Dmitri Alekseyev

Personal information
- Full name: Dmitri Vadimovich Alekseyev
- Date of birth: 28 February 1973
- Place of birth: Leningrad, Russian SFSR, USSR
- Date of death: 19 July 2025 (aged 52)
- Height: 1.88 m (6 ft 2 in)
- Position(s): Goalkeeper

Senior career*
- Years: Team / Apps / (Gls)
- 1990–1992: FC Prometei-Dynamo St.
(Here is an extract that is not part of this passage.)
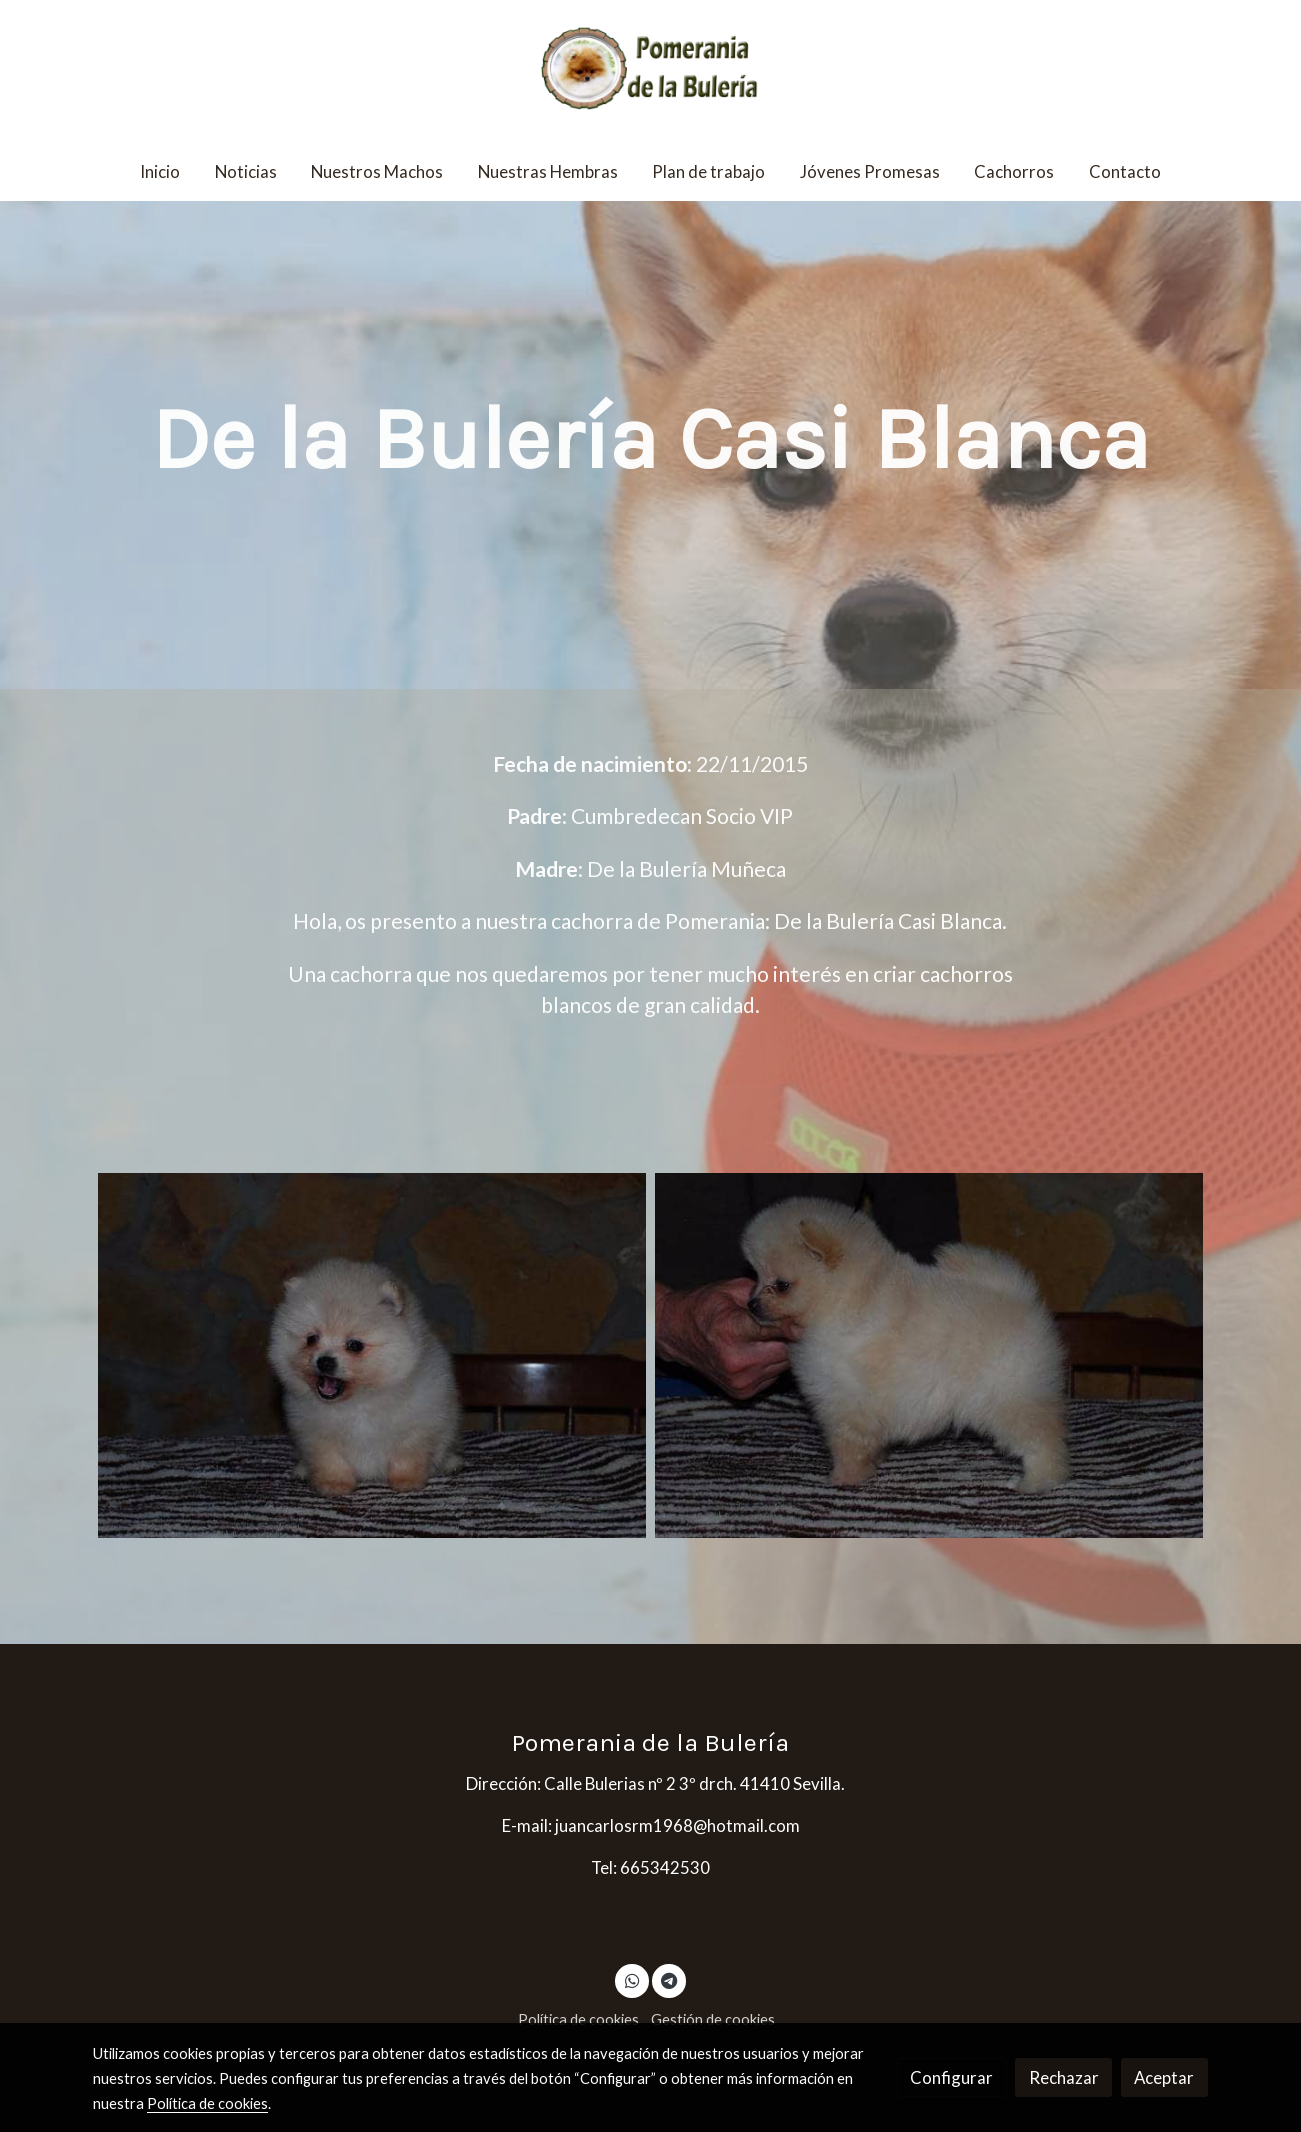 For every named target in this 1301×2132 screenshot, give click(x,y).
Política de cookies (578, 2019)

Petersburg / 82 / (0)
- 1993: FC Zhemchuzhina Sochi / 1 / (0)
- 1993: FC Torpedo Adler / 2 / (0)
- 1994: FC Khimik Belorechensk / 5 / (0)
- 1994: FC Lokomotiv Nizhny Novgorod / 1 / (0)
- 1995–1996: FC Torpedo Arzamas / 62 / (0)
- 1997–1999: FC Uralan Elista / 45 / (0)
- 2000: FC Shinnik Yaroslavl / 24 / (0)
- 2001: FC Rubin Kazan / 9 / (0)
- 2002: FC Krasnoznamensk / 26 / (0)
- 2003: FC Luch-Energiya Vladivostok / 3 / (0)
- 2004–2005: FC Dynamo Bryansk / 39 / (0)
- 2006: FC Zvezda Serpukhov / 15 / (0)
- 2006: FC SKA-Energiya Khabarovsk / 5 / (0)
- 2007: FC Dynamo Bryansk / 28 / (0)
- 2008–2009: FC Metallurg Lipetsk / 40 / (0)
- 2010: FC Dynamo Bryansk / 0 / (0)

= Dmitri Alekseyev =

Russian footballer (1973–2025)

Dmitri Vadimovich Alekseyev (Дмитрий Вадимович Алексеев; 28 February 1973 – 19 July 2025) was a Russian professional footballer who played as a goalkeeper. Alekseyev died on 19 July 2025, at the age of 52.

==Career==
Alekseyev made his debut in the Russian Premier League in 1993 for FC Zhemchuzhina Sochi.